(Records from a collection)
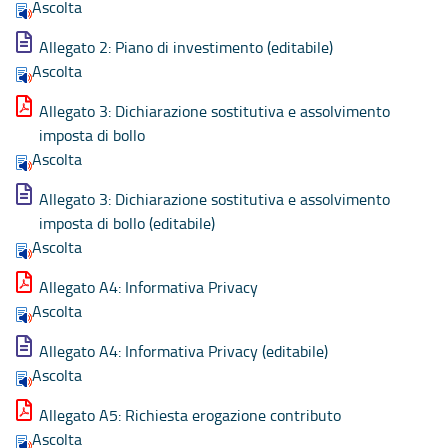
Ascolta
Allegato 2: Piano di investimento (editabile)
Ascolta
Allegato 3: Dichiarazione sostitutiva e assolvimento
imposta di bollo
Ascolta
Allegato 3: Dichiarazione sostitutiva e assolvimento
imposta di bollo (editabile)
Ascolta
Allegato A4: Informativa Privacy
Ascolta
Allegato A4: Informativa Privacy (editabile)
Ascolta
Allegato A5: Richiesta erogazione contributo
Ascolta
---
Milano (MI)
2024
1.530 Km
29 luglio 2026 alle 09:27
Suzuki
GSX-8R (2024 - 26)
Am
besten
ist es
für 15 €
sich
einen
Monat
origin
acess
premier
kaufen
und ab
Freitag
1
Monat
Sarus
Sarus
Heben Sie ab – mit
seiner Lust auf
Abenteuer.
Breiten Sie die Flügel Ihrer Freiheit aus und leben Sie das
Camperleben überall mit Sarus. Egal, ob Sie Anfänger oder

- The task: Wherever the word "bollo" occurs in the data above, copy the line it sits in.

- Task response:
imposta di bollo
imposta di bollo (editabile)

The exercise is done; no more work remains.